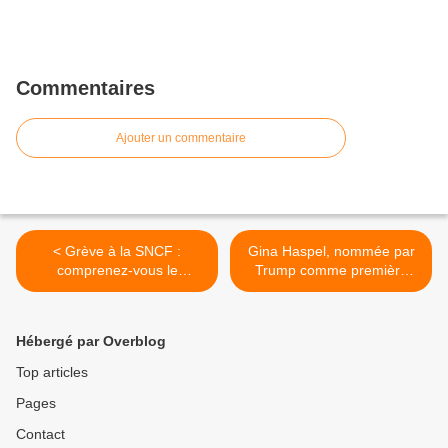
Commentaires
Ajouter un commentaire
< Grève à la SNCF :
Gina Haspel, nommée par
comprenez-vous le
Trump comme première
mouvement des cheminots
femme à diriger la CIA, a
? Répondez au sondage !
une participation directe à
la torture >
Hébergé par Overblog
Top articles
Pages
Contact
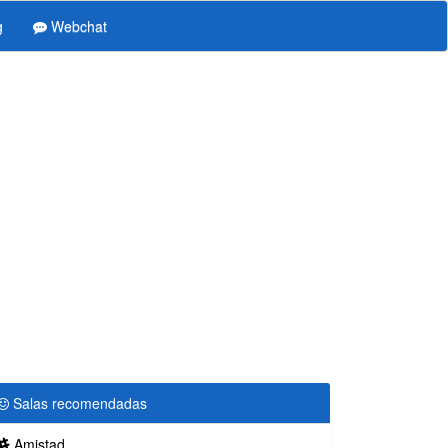
g
Webchat
Salas recomendadas
Amistad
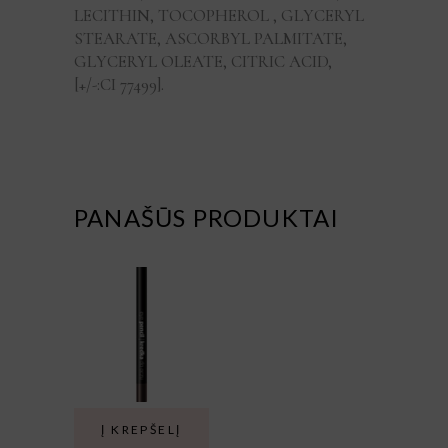
LECITHIN, TOCOPHEROL , GLYCERYL
STEARATE, ASCORBYL PALMITATE,
GLYCERYL OLEATE, CITRIC ACID,
[+/-:CI 77499].
PANAŠŪS PRODUKTAI
Į KREPŠELĮ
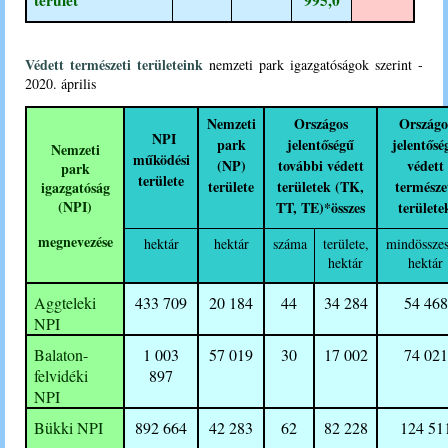
Védett természeti területeink
nemzeti park igazgatóságok szerint
-
2020. április
Nemzeti
Országos
Országo
NPI
park
jelentőségű
jelentősé
Nemzeti
működési
(NP)
további védett
védett
park
területe
területe
területek
(TK,
természe
igazgatóság
(NPI)
TT, TE)
*
összes
területe
megnevezése
hektár
hektár
száma
területe,
mindösszes
hektár
hektár
Aggteleki
433 709
20 184
44
34 284
54 468
NPI
Balaton-
1 003
57 019
30
17 002
74 021
felvidéki
897
NPI
Bükki NPI
892 664
42 283
62
82 228
124 51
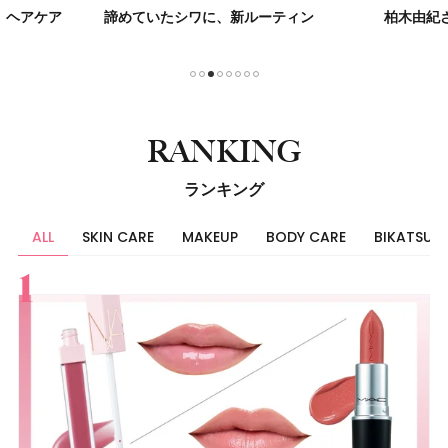
】ヘアケア
諦めていたシワに、新ルーティン
柏木由紀
1
2
3
4
5
6
7
8
RANKING
ランキング
ALL
SKIN CARE
MAKEUP
BODY CARE
BIKATSU
すべて
スキンケア
メイク
ボディケア
美活
ヘア
ライフスタイル
ビューティーズ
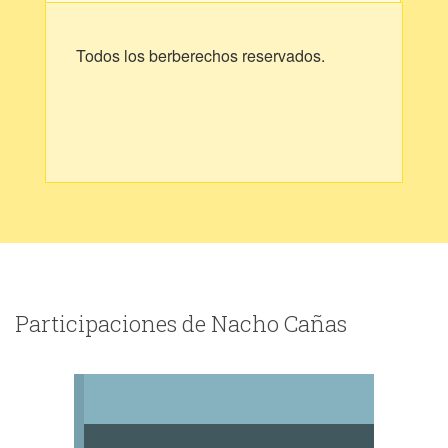
Todos los berberechos reservados.
Participaciones de Nacho Cañas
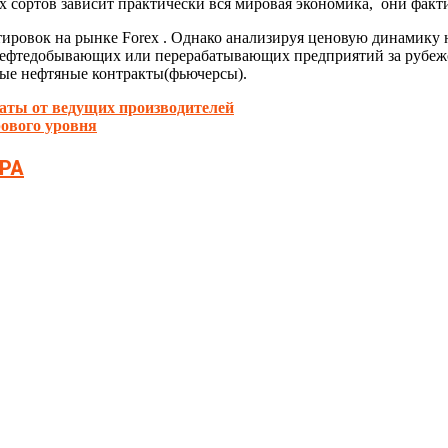
тих сортов зависит практически вся мировая экономика, они фак
тировок на рынке Forex . Однако анализируя ценовую динамик
нефтедобывающих или перерабатывающих предприятий за рубежо
ные нефтяные контракты(фьючерсы).
аты от ведущих производителей
рового уровня
РА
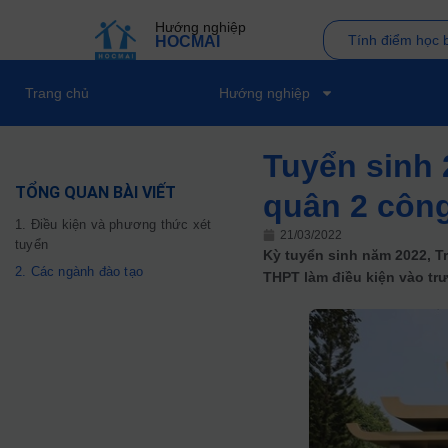
Hướng nghiệp
Tính điểm học 
HOCMAI
Trang chủ
Hướng nghiệp
Tuyển sinh 
TỔNG QUAN BÀI VIẾT
quân 2 công
1. Điều kiện và phương thức xét
21/03/2022
tuyển
Kỳ tuyển sinh năm 2022, T
2. Các ngành đào tạo
THPT làm điều kiện vào tr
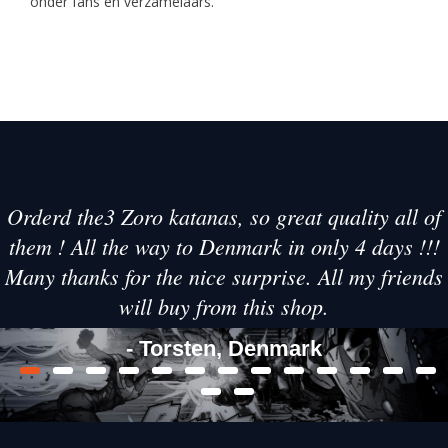
onder fans en verzamelaars.
Orderd the3 Zoro katanas, so great quality all of
them ! All the way to Denmark in only 4 days !!!
Many thanks for the nice surprise. All my friends
will buy from this shop.
- Torsten, Denmark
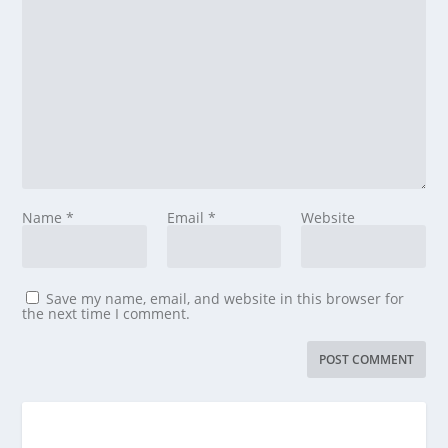
Name
*
Email
*
Website
Save my name, email, and website in this browser for
the next time I comment.
विश्वचषक इतिहासात
महाराष्ट्र भूषण
मुंबईतील प्रसिद्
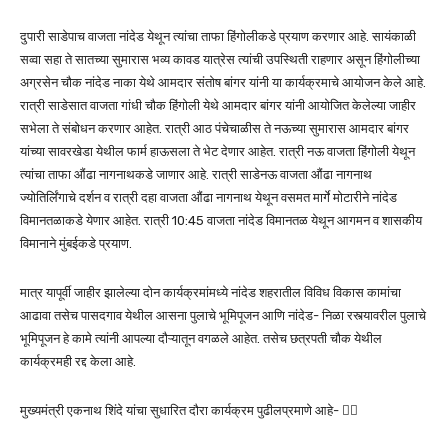
दुपारी साडेपाच वाजता नांदेड येथून त्यांचा ताफा हिंगोलीकडे प्रयाण करणार आहे. सायंकाळी
सव्वा सहा ते सातच्या सुमारास भव्य कावड यात्रेस त्यांची उपस्थिती राहणार असून हिंगोलीच्या
अग्रसेन चौक नांदेड नाका येथे आमदार संतोष बांगर यांनी या कार्यक्रमाचे आयोजन केले आहे.
रात्री साडेसात वाजता गांधी चौक हिंगोली येथे आमदार बांगर यांनी आयोजित केलेल्या जाहीर
सभेला ते संबोधन करणार आहेत. रात्री आठ पंचेचाळीस ते नऊच्या सुमारास आमदार बांगर
यांच्या सावरखेडा येथील फार्म हाऊसला ते भेट देणार आहेत. रात्री नऊ वाजता हिंगोली येथून
त्यांचा ताफा औंढा नागनाथकडे जाणार आहे. रात्री साडेनऊ वाजता औंढा नागनाथ
ज्योतिर्लिंगाचे दर्शन व रात्री दहा वाजता औंढा नागनाथ येथून वसमत मार्गे मोटारीने नांदेड
विमानतळाकडे येणार आहेत. रात्री 10:45 वाजता नांदेड विमानतळ येथून आगमन व शासकीय
विमानाने मुंबईकडे प्रयाण.
मात्र यापूर्वी जाहीर झालेल्या दोन कार्यक्रमांमध्ये नांदेड शहरातील विविध विकास कामांचा
आढावा तसेच पासदगाव येथील आसना पुलाचे भूमिपूजन आणि नांदेड- निळा रस्त्यावरील पुलाचे
भूमिपूजन हे कामे त्यांनी आपल्या दौऱ्यातून वगळले आहेत. तसेच छत्रपती चौक येथील
कार्यक्रमही रद्द केला आहे.
मुख्यमंत्री एकनाथ शिंदे यांचा सुधारित दौरा कार्यक्रम पुढीलप्रमाणे आहे- 👇🏻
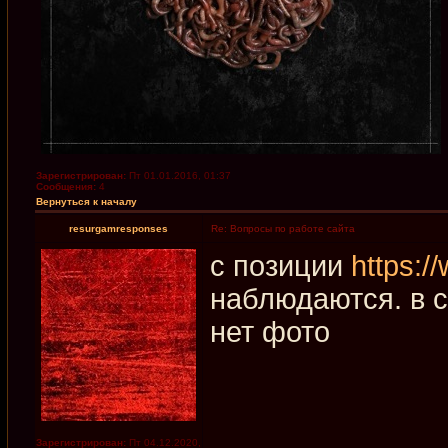
Зарегистрирован:
Пт 01.01.2016, 01:37
Сообщения:
4
Вернуться к началу
resurgamresponses
Re: Вопросы по работе сайта
с позиции
https:/
наблюдаются. в с
нет фото
Зарегистрирован:
Пт 04.12.2020,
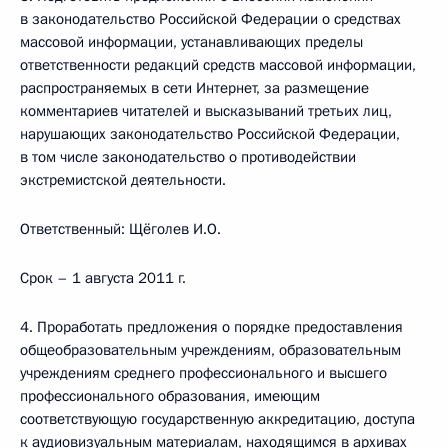
в законодательство Российской Федерации о средствах
массовой информации, устанавливающих пределы
ответственности редакций средств массовой информации,
распространяемых в сети Интернет, за размещение
комментариев читателей и высказываний третьих лиц,
нарушающих законодательство Российской Федерации,
в том числе законодательство о противодействии
экстремистской деятельности.
Ответственный: Щёголев И.О.
Срок – 1 августа 2011 г.
4. Проработать предложения о порядке предоставления
общеобразовательным учреждениям, образовательным
учреждениям среднего профессионального и высшего
профессионального образования, имеющим
соответствующую государственную аккредитацию, доступа
к аудиовизуальным материалам, находящимся в архивах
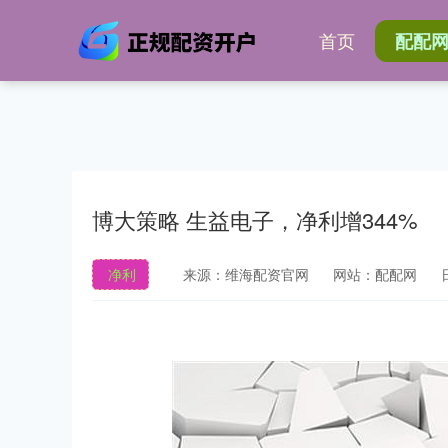
首页
配配
博大策略 生益电子，净利增344%
净利
来源：维海配资官网
网站：配配网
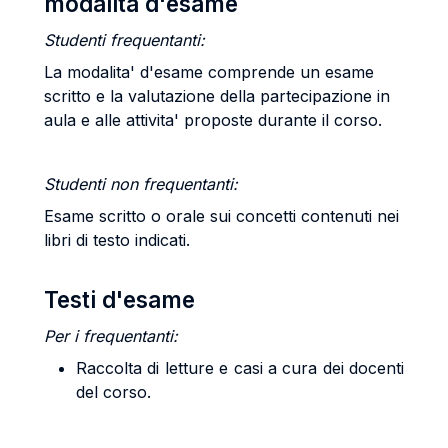
modalità d'esame
Studenti frequentanti:
La modalita' d'esame comprende un esame
scritto e la valutazione della partecipazione in
aula e alle attivita' proposte durante il corso.
Studenti non frequentanti:
Esame scritto o orale sui concetti contenuti nei
libri di testo indicati.
Testi d'esame
Per i frequentanti:
Raccolta di letture e casi a cura dei docenti
del corso.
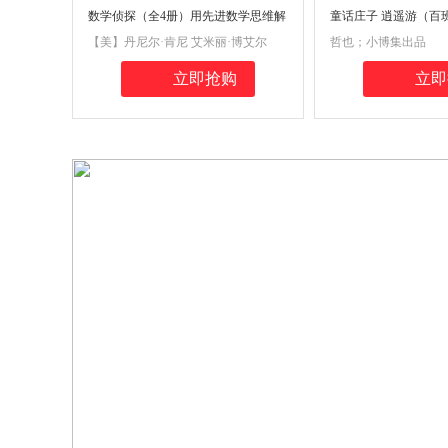
数学侦探（全4册）用先进数学思维解
童话庄子 逍遥游（百
决炫酷侦探难题
【美】丹尼尔·肯尼 艾米丽·博艾尔
哲也；小博集出品
著，小博集出品
立即抢购
立即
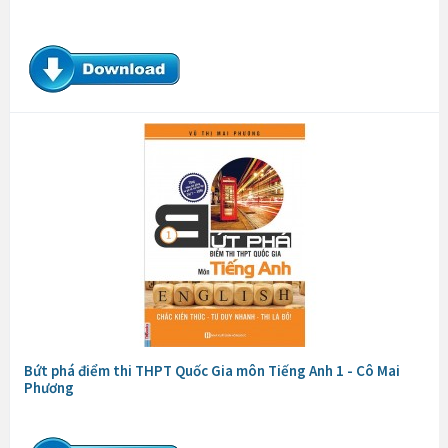
Bứt phá điểm thi THPT Quốc Gia môn Tiếng Anh 1 - Cô Mai
Phương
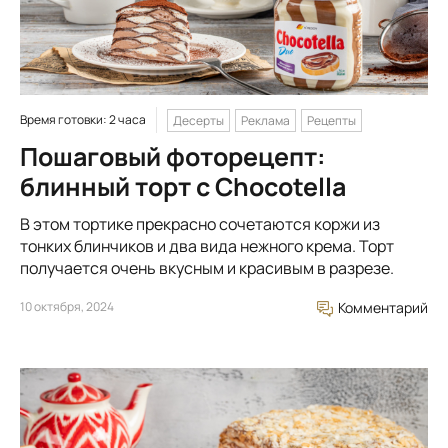
Время готовки: 2 часа
Десерты
Реклама
Рецепты
Пошаговый фоторецепт:
блинный торт с Chocotella
В этом тортике прекрасно сочетаются коржи из
тонких блинчиков и два вида нежного крема. Торт
получается очень вкусным и красивым в разрезе.
10 октября, 2024
Комментарий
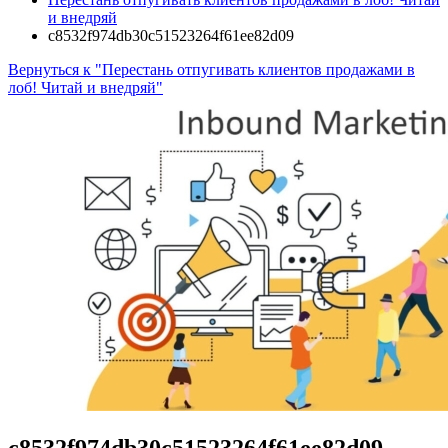
и внедряй
c8532f974db30c51523264f61ee82d09
Вернуться к "Перестань отпугивать клиентов продажами в
лоб! Читай и внедряй"
c8532f974db30c51523264f61ee82d09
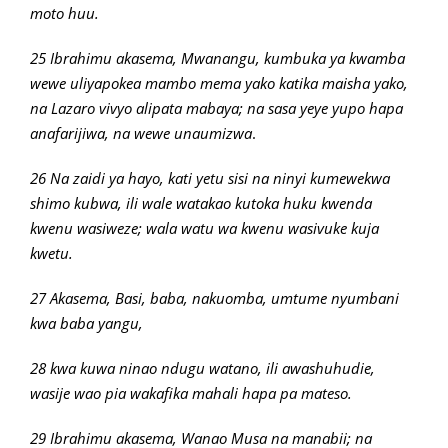
moto huu.
25 Ibrahimu akasema, Mwanangu, kumbuka ya kwamba
wewe uliyapokea mambo mema yako katika maisha yako,
na Lazaro vivyo alipata mabaya; na sasa yeye yupo hapa
anafarijiwa, na wewe unaumizwa
.
26 Na zaidi ya hayo, kati yetu sisi na ninyi kumewekwa
shimo kubwa, ili wale watakao kutoka huku kwenda
kwenu wasiweze; wala watu wa kwenu wasivuke kuja
kwetu.
27 Akasema, Basi, baba, nakuomba, umtume nyumbani
kwa baba yangu,
28 kwa kuwa ninao ndugu watano, ili awashuhudie,
wasije wao pia wakafika mahali hapa pa mateso.
29 Ibrahimu akasema, Wanao Musa na manabii; na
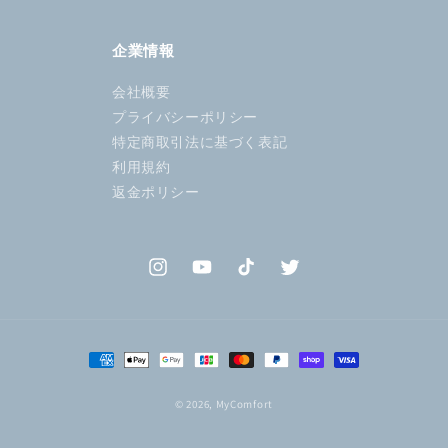
企業情報
会社概要
プライバシーポリシー
特定商取引法に基づく表記
利用規約
返金ポリシー
Instagram
YouTube
TikTok
Twitter
決
済
方
© 2026,
MyComfort
法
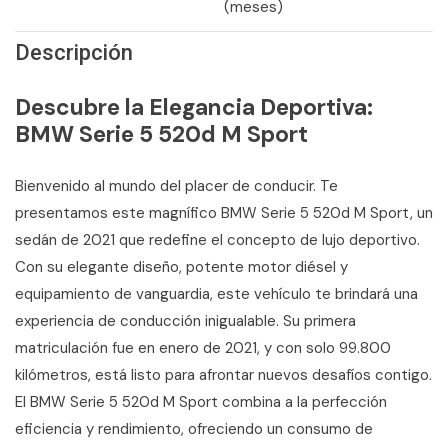
(meses)
Descripción
Descubre la Elegancia Deportiva:
BMW Serie 5 520d M Sport
Bienvenido al mundo del placer de conducir. Te
presentamos este magnífico BMW Serie 5 520d M Sport, un
sedán de 2021 que redefine el concepto de lujo deportivo.
Con su elegante diseño, potente motor diésel y
equipamiento de vanguardia, este vehículo te brindará una
experiencia de conducción inigualable. Su primera
matriculación fue en enero de 2021, y con solo 99.800
kilómetros, está listo para afrontar nuevos desafíos contigo.
El BMW Serie 5 520d M Sport combina a la perfección
eficiencia y rendimiento, ofreciendo un consumo de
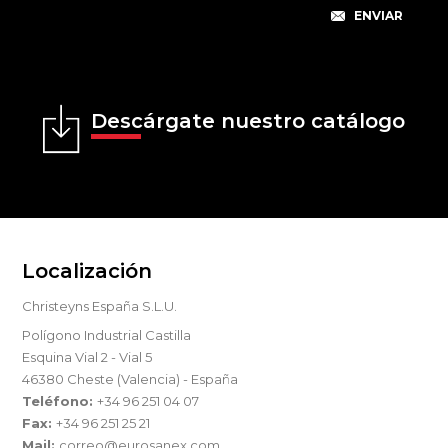
Descárgate nuestro catálogo
Localización
Christeyns España S.L.U.
Polígono Industrial Castilla
Esquina Vial 2 - Vial 5
46380 Cheste (Valencia) - España
Teléfono:
+34 96 251 04 07
Fax:
+34 96 251 25 21
Mail:
correo@eurosanex.com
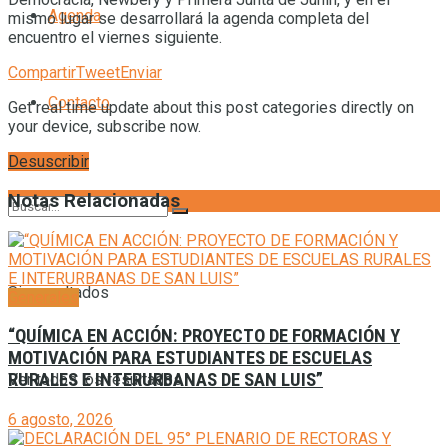
Agenda
mismo lugar se desarrollará la agenda completa del
encuentro el viernes siguiente.
Compartir
Tweet
Enviar
Contacto
Get real time update about this post categories directly on
your device, subscribe now.
Desuscribir
Notas Relacionadas
Sin resultados
Generales
“QUÍMICA EN ACCIÓN: PROYECTO DE FORMACIÓN Y
MOTIVACIÓN PARA ESTUDIANTES DE ESCUELAS
RURALES E INTERURBANAS DE SAN LUIS”
Ver todos los resultados
6 agosto, 2026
------------------------------------------------
Show every line in the entries above that contains the string "Studenti".

Studenti frequentanti:
Studenti non frequentanti:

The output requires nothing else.